His head came off as I tried to drag him out of his suit, so I dropped him and got out of there. On a later drop I would have had sense enough to salvage his ammo, but I was far too sluggy to think; I simply bounced away from there and tried to rendezvous with the strong point we had been heading for.

The deliberateness of the over-simplification of the language is conflated with eloquence in passages like this. Heinlein’s use of the word “simply” before the word “bounced” is helpful in making this SF world seem real, but it’s also just a good, whimsical set of words together which almost have no place in such a grim setting. The long-lens of someone who admits to having a future experience is also highly effective here, and rounds out the voice nicely of a character/writer who is highly introspective. Later on the same page, there’s this:

No matter, it was a beacon; I headed for it, using the last of my jump juice lavishly-got aboard just as they were about to button up and shortly thereafter was in the Voortrek, such a state of shock that I couldn’t remember my serial number.

I’ve heard it called a “strategic victory”- but I was there and I claim we took a terrible licking.

Never mind that what we’ve been told this book is about, the success of this novel is the atmosphere it creates though the power of a voice. The above passage proves this in several ways. First, a more efficient sentence would probably be “but I was there and we took a terrible licking.” Heinlein knows this, but he has Rico say “I claim we took a terrible licking” because the word choice gestures at the act of the solider trying to be a writer, perhaps the reverse of Heinlein; the soul of a writer who was once a solider. But the space being explored in Starship Troopers is all about how those two things overlap.

The chicken/egg scenario of which created the other isn’t clear. Would Rico have written down his experiences if he’d had a different life set within the same fictional universe? Unlikely. Would Heinlein have been the spectacular science fiction writer without his military service background? Equally unlikely. In this way, Hemingway and Heinlein are extremely similar. They’re not glorifying war by writing about it, nor are they writing outright satire of war.
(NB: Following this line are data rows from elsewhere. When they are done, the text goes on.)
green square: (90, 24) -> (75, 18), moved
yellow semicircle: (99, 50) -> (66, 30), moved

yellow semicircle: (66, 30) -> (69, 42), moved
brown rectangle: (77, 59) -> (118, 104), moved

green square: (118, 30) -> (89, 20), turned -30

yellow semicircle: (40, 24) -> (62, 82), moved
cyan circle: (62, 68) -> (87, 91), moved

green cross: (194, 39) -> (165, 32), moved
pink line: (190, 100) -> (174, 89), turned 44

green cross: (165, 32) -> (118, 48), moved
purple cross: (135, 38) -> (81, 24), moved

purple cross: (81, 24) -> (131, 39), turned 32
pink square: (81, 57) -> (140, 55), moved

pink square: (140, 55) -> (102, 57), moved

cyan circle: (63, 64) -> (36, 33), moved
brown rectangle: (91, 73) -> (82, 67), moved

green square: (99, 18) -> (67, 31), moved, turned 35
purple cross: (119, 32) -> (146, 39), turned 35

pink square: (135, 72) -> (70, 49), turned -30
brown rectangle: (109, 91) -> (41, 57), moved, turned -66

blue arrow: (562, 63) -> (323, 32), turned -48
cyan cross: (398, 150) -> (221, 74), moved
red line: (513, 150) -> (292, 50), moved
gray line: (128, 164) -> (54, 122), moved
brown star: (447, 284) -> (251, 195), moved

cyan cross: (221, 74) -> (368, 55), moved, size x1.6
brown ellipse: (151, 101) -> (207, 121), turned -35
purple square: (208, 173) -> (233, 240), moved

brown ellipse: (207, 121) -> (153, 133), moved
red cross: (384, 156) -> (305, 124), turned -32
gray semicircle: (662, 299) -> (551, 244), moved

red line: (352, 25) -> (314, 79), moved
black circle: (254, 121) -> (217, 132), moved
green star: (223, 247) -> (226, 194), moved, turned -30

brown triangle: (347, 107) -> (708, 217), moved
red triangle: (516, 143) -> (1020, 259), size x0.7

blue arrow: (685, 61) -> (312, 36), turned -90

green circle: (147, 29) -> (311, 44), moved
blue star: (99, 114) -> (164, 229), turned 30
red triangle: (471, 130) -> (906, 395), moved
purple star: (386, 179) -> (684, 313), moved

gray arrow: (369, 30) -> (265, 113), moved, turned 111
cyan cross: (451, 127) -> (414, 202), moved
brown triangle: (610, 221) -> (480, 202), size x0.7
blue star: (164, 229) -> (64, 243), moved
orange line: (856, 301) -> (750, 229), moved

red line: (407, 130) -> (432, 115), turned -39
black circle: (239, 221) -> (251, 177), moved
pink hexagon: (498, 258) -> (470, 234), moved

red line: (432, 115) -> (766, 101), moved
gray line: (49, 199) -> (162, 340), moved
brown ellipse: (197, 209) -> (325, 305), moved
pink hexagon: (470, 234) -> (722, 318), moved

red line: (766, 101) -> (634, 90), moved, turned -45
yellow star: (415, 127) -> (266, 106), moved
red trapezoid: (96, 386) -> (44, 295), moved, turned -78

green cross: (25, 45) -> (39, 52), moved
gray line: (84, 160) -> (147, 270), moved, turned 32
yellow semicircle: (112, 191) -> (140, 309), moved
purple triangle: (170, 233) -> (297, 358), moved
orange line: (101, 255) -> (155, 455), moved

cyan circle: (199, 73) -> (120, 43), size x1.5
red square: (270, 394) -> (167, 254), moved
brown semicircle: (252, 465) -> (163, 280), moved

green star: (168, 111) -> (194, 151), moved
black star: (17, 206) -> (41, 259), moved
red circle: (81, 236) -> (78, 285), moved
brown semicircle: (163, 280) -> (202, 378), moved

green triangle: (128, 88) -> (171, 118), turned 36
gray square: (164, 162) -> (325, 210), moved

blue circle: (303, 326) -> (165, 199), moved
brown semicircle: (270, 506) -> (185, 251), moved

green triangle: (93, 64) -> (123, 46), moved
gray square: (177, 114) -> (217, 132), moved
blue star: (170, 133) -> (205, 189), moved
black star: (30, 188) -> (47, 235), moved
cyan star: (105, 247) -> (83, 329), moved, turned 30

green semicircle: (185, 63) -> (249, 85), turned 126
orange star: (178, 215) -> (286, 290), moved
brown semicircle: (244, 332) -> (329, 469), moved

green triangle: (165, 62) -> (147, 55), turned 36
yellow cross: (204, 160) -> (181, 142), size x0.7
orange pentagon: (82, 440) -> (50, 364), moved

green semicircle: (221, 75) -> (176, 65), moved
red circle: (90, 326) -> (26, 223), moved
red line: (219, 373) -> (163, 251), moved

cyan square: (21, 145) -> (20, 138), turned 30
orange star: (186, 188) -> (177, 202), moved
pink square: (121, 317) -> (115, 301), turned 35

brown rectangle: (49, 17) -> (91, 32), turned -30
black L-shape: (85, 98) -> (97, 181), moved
Instead, they’re just calling it like they see it. You’ve got to write what you know, and Heinlein knew the military. And because of his awesome imagination, he also knew science fiction.

For me, the author/character voice paradox is what makes Starship Troopers so compelling. Forget story, “character development” or how great the world is. From a sentence-to-sentence level, he keeps me going. Which is why Heinlein is among the greats, not just of SF, but of all literature.


Ryan Britt is the staff writer for Tor.com.